Your whole answer should be the number of lines in the material below that include the word "churn".

* **DATA RECORDS**:

........

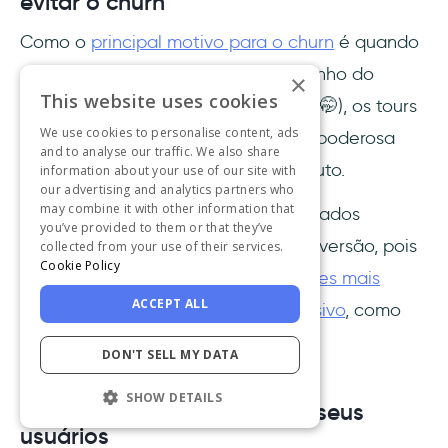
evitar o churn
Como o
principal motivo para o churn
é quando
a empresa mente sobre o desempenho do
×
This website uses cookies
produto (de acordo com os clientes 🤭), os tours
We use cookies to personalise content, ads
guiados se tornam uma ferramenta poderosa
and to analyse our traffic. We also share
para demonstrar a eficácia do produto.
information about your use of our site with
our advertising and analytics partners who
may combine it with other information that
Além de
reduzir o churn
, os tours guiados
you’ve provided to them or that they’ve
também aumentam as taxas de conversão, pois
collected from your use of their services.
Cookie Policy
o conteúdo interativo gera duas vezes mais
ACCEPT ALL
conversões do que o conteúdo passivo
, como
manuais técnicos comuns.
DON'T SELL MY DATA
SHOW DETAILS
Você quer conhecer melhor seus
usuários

........

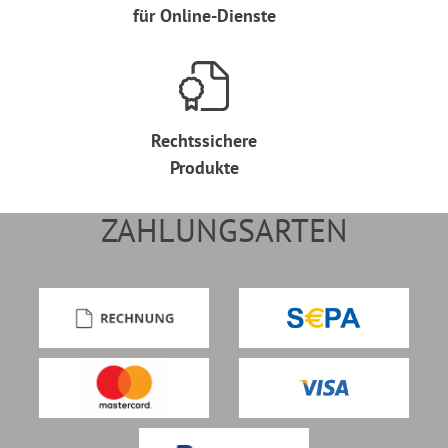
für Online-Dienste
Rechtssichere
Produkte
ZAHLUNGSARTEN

........

* **OUTPUT BELOW**: 3